= About this exercise =
Could you print all the entries below exactly as they appear, omitting the pictures?

= Exercise material =
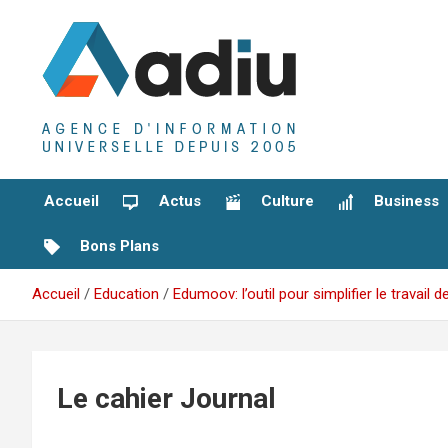
Aller
au
contenu
Agence D'Informations Universelle
Adiu
Accueil
Actus
Culture
Business
Bons Plans
Accueil
Education
Edumoov: l’outil pour simplifier le travail
Le cahier Journal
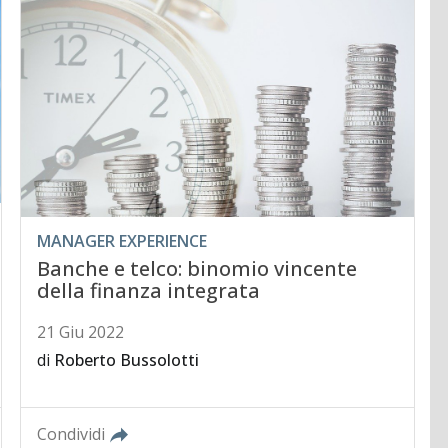
MANAGER EXPERIENCE
Banche e telco: binomio vincente
della finanza integrata
21 Giu 2022
di
Roberto Bussolotti
Condividi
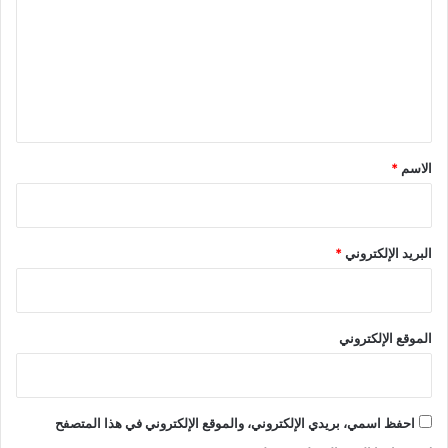
ت
ع
ل
ي
ق
*
الاسم
*
البريد الإلكتروني
*
الموقع الإلكتروني
احفظ اسمي، بريدي الإلكتروني، والموقع الإلكتروني في هذا المتصفح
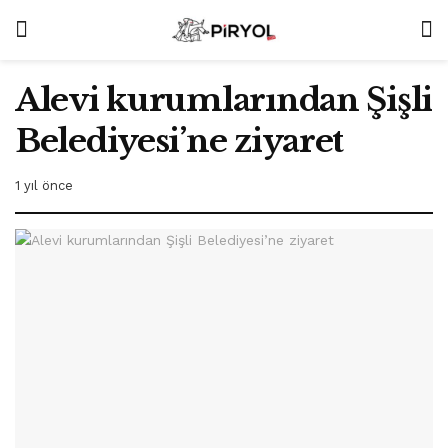
Alevi kurumlarından Şişli
Belediyesi’ne ziyaret
1 yıl önce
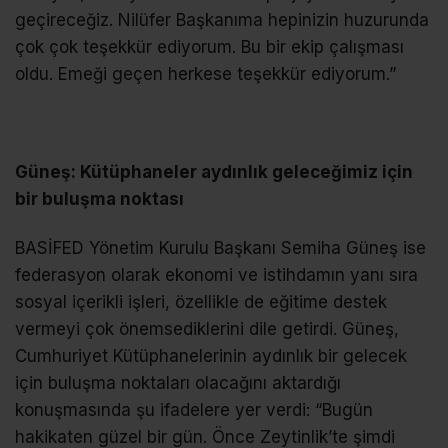
geçireceğiz. Nilüfer Başkanıma hepinizin huzurunda
çok çok teşekkür ediyorum. Bu bir ekip çalışması
oldu. Emeği geçen herkese teşekkür ediyorum.”
Güneş: Kütüphaneler aydınlık geleceğimiz için
bir buluşma noktası
BASİFED Yönetim Kurulu Başkanı Semiha Güneş ise
federasyon olarak ekonomi ve istihdamın yanı sıra
sosyal içerikli işleri, özellikle de eğitime destek
vermeyi çok önemsediklerini dile getirdi. Güneş,
Cumhuriyet Kütüphanelerinin aydınlık bir gelecek
için buluşma noktaları olacağını aktardığı
konuşmasında şu ifadelere yer verdi: “Bugün
hakikaten güzel bir gün. Önce Zeytinlik’te şimdi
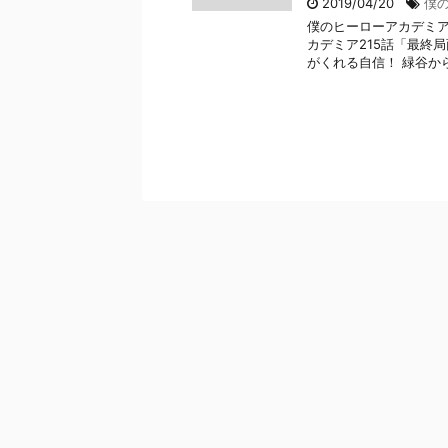
2019/04/20
僕
僕のヒーローアカデミア
カデミア215話「最終
がくれる自信！ 緑谷から黒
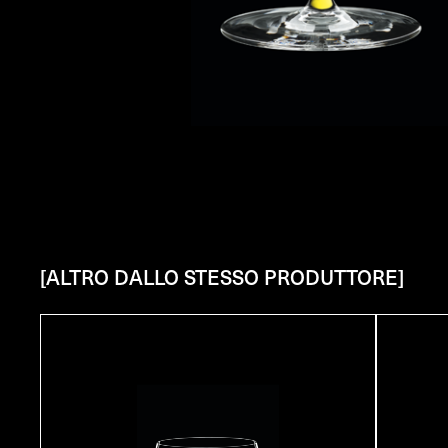
[ALTRO DALLO STESSO PRODUTTORE]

= Response area =
Aller
au
contenu
Agence D'Informations Universelle
Adiu
Accueil
Actus
Culture
Business
Bons Plans
Accueil
Education
Edumoov: l’outil pour simplifier le travail
Le cahier Journal
MANAGER EXPERIENCE
Banche e telco: binomio vincente
della finanza integrata
21 Giu 2022
di
Roberto Bussolotti
Condividi
ت
ع
ل
ي
ق
*
الاسم
*
البريد الإلكتروني
*
الموقع الإلكتروني
احفظ اسمي، بريدي الإلكتروني، والموقع الإلكتروني في هذا المتصفح
Alevi kurumlarından Şişli
Belediyesi’ne ziyaret
1 yıl önce
geçireceğiz. Nilüfer Başkanıma hepinizin huzurunda
çok çok teşekkür ediyorum. Bu bir ekip çalışması
oldu. Emeği geçen herkese teşekkür ediyorum.”
Güneş: Kütüphaneler aydınlık geleceğimiz için
bir buluşma noktası
BASİFED Yönetim Kurulu Başkanı Semiha Güneş ise
federasyon olarak ekonomi ve istihdamın yanı sıra
sosyal içerikli işleri, özellikle de eğitime destek
vermeyi çok önemsediklerini dile getirdi. Güneş,
Cumhuriyet Kütüphanelerinin aydınlık bir gelecek
için buluşma noktaları olacağını aktardığı
konuşmasında şu ifadelere yer verdi: “Bugün
hakikaten güzel bir gün. Önce Zeytinlik’te şimdi
2019/04/20
僕
僕のヒーローアカデミア
カデミア215話「最終
がくれる自信！ 緑谷から黒
[ALTRO DALLO STESSO PRODUTTORE]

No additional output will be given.